### Source material

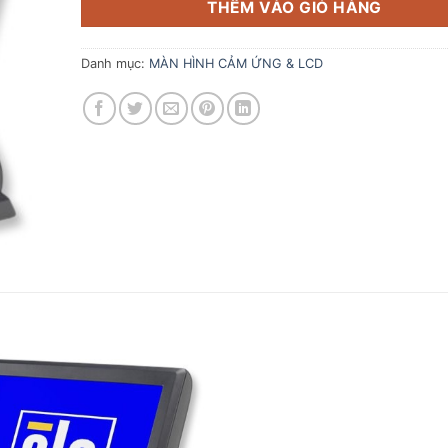
THÊM VÀO GIỎ HÀNG
Danh mục:
MÀN HÌNH CẢM ỨNG & LCD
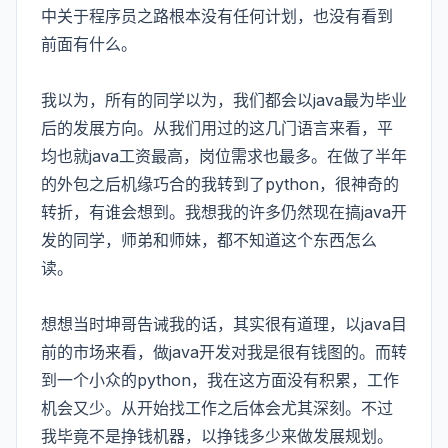
中关于程序员之路根本没有任何计划，也没有看到
前面有什么。
我以为，所有的同学以为，我们都会以java最为毕业
后的发展方向。从我们用过的这几门语言来看，平
均也就java工资最高，岗位需求也最多。在做了半年
的外包之后机缘巧合的我转到了python，很神奇的
转折，有谁会想到。我想我的许多仍然现在搞java开
发的同学，师弟和师妹，都不知道这个东西怎么
读。
想想当时坤哥告诫我的话，其实很有道理，以java目
前的市场来看，做java开发对我是很有钱图的。而转
到一个小众的python，我在这方面没有积累，工作
机会又少。从开始找工作之后体会尤其深刻。不过
我毕竟不是挣钱机器，以挣钱多少来做发展规划。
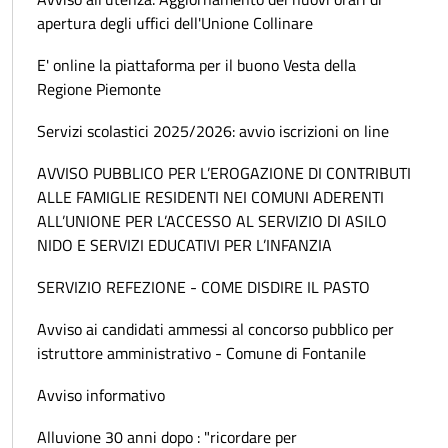
apertura degli uffici dell'Unione Collinare
E' online la piattaforma per il buono Vesta della
Regione Piemonte
Servizi scolastici 2025/2026: avvio iscrizioni on line
AVVISO PUBBLICO PER L’EROGAZIONE DI CONTRIBUTI
ALLE FAMIGLIE RESIDENTI NEI COMUNI ADERENTI
ALL’UNIONE PER L’ACCESSO AL SERVIZIO DI ASILO
NIDO E SERVIZI EDUCATIVI PER L’INFANZIA
SERVIZIO REFEZIONE - COME DISDIRE IL PASTO
Avviso ai candidati ammessi al concorso pubblico per
istruttore amministrativo - Comune di Fontanile
Avviso informativo
Alluvione 30 anni dopo : "ricordare per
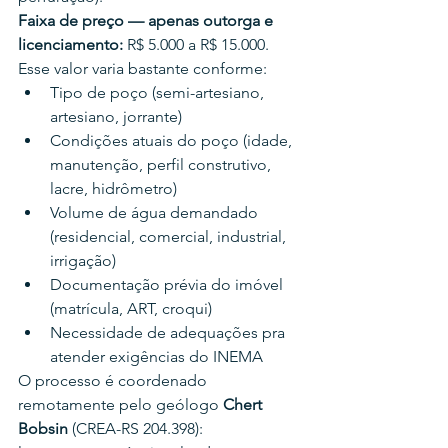
Faixa de preço — apenas outorga e 
licenciamento:
 R$ 5.000 a R$ 15.000.
Esse valor varia bastante conforme:
Tipo de poço (semi-artesiano, 
artesiano, jorrante)
Condições atuais do poço (idade, 
manutenção, perfil construtivo, 
lacre, hidrômetro)
Volume de água demandado 
(residencial, comercial, industrial, 
irrigação)
Documentação prévia do imóvel 
(matrícula, ART, croqui)
Necessidade de adequações pra 
atender exigências do INEMA
O processo é coordenado 
remotamente pelo geólogo 
Chert 
Bobsin
 (CREA-RS 204.398): 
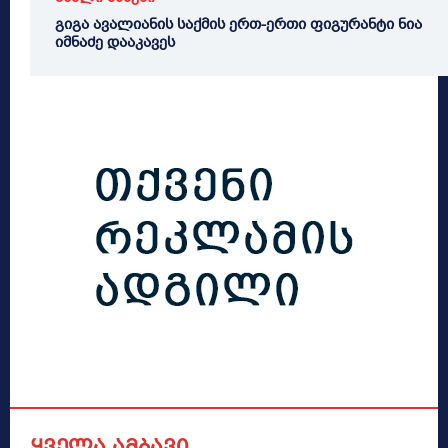
გიგა ავალიანის საქმის ერთ-ერთი ფიგურანტი ნია
იმნაძე დააკავეს
ყველა ამბავი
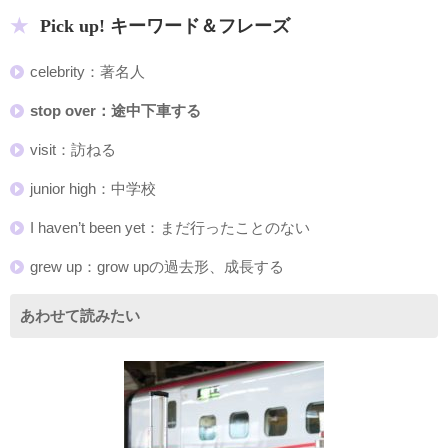
Pick up! キーワード＆フレーズ
celebrity：著名人
stop over：途中下車する
visit：訪ねる
junior high：中学校
I haven’t been yet：まだ行ったことのない
grew up：grow upの過去形、成長する
あわせて読みたい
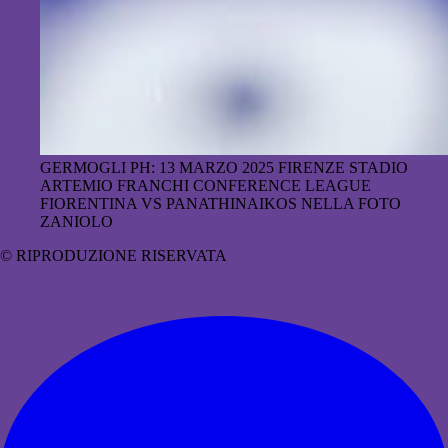
GERMOGLI PH: 13 MARZO 2025 FIRENZE STADIO
ARTEMIO FRANCHI CONFERENCE LEAGUE
FIORENTINA VS PANATHINAIKOS NELLA FOTO
ZANIOLO
© RIPRODUZIONE RISERVATA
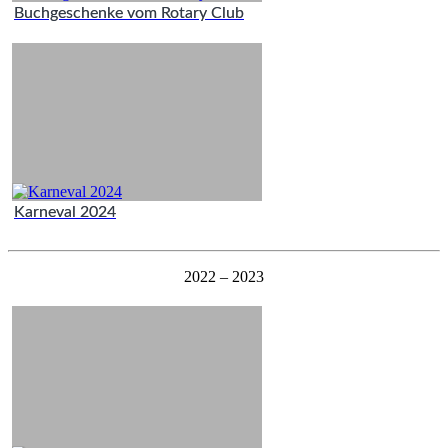
Buchgeschenke vom Rotary Club
Karneval 2024
2022 – 2023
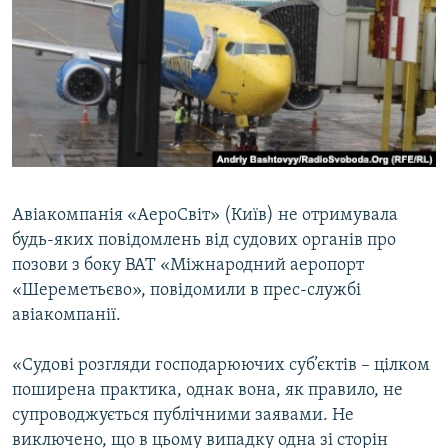
МУЛЬТИМЕДІА
ФОТО
СПЕЦПРОЄКТИ
ПОДКАСТИ
КРИМ РЕАЛІЇ
РУС
Авіакомпанія «АероСвіт» (Київ) не отримувала
будь-яких повідомлень від судових органів про
УКР
позови з боку ВАТ «Міжнародний аеропорт
КТАТ
«Шереметьєво», повідомили в прес-службі
авіакомпанії.
ДОЛУЧАЙСЯ!
«Судові розгляди господарюючих суб’єктів – цілком
поширена практика, однак вона, як правило, не
супроводжується публічними заявами. Не
виключено, що в цьому випадку одна зі сторін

######

• Task objective: Each line holding "SERVIZIO" in the records should be copied out.

• Response for this exercise:
ALL’UNIONE PER L’ACCESSO AL SERVIZIO DI ASILO
SERVIZIO REFEZIONE - COME DISDIRE IL PASTO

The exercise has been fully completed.